Using the data below, gather each line that includes the word "Manage".

→ **Stored data**
·····
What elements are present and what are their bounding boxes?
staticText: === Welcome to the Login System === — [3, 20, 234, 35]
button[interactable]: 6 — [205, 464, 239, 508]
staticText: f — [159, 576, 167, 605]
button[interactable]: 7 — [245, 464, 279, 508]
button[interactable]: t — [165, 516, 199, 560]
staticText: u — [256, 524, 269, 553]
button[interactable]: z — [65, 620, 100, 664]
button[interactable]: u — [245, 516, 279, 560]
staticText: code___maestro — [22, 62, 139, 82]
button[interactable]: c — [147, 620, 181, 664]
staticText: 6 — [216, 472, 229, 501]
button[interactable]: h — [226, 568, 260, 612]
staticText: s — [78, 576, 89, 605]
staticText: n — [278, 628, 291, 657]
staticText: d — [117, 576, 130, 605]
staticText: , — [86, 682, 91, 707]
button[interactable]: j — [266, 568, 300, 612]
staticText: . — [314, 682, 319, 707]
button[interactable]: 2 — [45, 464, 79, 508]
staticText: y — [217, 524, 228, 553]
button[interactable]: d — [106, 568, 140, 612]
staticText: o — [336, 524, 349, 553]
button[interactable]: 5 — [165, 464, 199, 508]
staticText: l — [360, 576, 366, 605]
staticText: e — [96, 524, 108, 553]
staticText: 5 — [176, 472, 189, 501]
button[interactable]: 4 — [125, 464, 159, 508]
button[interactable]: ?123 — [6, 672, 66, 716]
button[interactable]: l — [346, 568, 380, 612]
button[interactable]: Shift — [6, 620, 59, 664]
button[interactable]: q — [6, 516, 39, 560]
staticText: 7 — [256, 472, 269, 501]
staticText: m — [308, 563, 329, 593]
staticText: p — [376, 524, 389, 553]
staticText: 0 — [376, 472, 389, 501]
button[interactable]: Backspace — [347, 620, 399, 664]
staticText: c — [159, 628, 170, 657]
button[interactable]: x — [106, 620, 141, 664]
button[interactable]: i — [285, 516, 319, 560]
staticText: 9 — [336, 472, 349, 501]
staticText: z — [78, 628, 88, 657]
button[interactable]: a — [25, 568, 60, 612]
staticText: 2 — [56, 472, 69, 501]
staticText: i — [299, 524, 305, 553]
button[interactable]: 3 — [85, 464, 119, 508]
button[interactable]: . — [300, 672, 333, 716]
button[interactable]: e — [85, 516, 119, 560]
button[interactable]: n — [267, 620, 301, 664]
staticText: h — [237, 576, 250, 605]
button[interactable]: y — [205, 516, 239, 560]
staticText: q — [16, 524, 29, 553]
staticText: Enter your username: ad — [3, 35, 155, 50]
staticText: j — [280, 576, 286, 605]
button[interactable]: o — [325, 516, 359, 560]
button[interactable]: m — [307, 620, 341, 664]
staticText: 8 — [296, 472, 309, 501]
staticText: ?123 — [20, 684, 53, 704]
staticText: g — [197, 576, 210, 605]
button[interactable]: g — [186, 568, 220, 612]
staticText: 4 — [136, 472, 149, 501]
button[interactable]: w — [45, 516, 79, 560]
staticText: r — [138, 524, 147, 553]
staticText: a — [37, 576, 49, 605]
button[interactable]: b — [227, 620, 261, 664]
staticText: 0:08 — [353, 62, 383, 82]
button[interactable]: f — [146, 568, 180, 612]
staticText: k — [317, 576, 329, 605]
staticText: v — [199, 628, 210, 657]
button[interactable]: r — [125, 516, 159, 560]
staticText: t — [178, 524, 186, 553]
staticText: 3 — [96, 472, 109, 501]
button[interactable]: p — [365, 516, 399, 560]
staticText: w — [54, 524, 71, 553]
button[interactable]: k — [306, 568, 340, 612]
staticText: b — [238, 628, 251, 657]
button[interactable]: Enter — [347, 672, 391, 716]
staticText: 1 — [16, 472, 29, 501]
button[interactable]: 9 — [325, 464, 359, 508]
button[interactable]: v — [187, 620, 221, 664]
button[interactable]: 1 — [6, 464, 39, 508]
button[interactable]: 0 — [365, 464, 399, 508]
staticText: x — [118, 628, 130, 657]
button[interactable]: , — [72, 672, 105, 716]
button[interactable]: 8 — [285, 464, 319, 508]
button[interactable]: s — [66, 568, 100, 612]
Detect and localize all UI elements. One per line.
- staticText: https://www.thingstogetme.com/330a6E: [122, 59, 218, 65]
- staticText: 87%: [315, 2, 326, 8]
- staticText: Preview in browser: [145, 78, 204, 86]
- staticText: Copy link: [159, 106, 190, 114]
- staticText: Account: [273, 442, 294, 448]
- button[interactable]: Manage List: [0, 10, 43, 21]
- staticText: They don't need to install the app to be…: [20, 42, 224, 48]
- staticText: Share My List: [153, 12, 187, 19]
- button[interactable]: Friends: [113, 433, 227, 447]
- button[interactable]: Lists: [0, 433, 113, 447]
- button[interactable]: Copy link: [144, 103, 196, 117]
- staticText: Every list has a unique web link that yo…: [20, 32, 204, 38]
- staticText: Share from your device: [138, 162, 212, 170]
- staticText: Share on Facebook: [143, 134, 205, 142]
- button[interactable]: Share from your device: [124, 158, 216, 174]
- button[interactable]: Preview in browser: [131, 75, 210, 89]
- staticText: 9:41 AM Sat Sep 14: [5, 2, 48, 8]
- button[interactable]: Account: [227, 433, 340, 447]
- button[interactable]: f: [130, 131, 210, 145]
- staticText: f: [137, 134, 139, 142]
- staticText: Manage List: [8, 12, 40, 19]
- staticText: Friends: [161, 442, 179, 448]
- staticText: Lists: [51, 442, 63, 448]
·····
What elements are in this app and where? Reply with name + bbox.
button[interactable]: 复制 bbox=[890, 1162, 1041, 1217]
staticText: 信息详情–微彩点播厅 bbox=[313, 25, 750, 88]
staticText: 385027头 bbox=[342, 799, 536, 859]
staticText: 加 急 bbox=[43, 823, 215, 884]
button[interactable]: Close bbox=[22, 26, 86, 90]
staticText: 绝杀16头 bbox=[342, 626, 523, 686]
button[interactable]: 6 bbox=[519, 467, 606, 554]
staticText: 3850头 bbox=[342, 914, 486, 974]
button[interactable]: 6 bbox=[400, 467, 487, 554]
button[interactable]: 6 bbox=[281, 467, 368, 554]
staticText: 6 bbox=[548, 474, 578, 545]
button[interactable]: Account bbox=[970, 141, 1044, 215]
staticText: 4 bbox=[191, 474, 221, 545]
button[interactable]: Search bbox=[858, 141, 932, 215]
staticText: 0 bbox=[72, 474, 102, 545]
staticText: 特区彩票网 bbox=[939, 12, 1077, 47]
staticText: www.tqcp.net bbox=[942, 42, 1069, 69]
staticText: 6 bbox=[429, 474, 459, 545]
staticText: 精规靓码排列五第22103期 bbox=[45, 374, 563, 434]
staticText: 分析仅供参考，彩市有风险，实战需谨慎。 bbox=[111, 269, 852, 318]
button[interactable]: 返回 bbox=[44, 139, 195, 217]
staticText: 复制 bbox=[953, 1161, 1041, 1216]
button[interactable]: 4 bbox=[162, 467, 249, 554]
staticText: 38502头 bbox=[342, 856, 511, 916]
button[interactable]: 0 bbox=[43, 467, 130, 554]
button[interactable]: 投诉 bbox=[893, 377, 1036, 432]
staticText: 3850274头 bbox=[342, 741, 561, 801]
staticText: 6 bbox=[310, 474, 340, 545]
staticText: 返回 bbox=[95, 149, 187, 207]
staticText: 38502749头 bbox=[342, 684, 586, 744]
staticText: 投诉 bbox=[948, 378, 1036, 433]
·····
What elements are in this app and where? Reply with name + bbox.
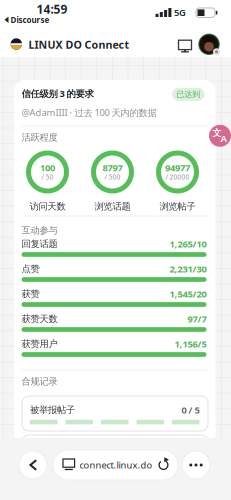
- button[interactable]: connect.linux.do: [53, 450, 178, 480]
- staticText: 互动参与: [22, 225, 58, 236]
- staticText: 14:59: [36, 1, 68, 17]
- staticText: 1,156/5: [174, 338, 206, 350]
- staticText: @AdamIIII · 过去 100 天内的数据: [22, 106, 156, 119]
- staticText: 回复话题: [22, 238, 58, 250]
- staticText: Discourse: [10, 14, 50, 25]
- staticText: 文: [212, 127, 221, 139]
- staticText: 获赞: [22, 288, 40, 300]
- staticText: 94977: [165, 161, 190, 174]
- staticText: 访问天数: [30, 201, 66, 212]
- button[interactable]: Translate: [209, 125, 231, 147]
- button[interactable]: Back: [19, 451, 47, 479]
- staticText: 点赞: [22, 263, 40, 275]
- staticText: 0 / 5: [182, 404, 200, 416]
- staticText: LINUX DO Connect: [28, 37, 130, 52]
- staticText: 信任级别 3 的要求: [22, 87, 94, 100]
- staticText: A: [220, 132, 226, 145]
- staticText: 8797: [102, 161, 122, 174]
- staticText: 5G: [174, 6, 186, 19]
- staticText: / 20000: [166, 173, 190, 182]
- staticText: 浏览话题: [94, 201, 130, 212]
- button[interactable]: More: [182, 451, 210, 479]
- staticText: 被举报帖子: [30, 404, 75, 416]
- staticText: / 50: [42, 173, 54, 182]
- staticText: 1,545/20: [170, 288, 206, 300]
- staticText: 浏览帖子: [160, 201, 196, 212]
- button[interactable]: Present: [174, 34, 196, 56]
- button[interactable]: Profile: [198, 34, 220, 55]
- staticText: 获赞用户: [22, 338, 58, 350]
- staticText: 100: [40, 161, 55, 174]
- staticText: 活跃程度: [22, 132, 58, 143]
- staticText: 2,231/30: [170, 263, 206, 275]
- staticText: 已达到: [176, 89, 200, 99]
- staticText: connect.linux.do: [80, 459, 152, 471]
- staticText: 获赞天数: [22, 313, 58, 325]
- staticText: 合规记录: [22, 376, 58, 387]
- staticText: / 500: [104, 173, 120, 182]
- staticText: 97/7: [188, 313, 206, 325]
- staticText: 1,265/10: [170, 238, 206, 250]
·····
→ **Answer to the exercise**
- button[interactable]: Manage List: [0, 10, 43, 21]
- staticText: Manage List: [8, 12, 40, 19]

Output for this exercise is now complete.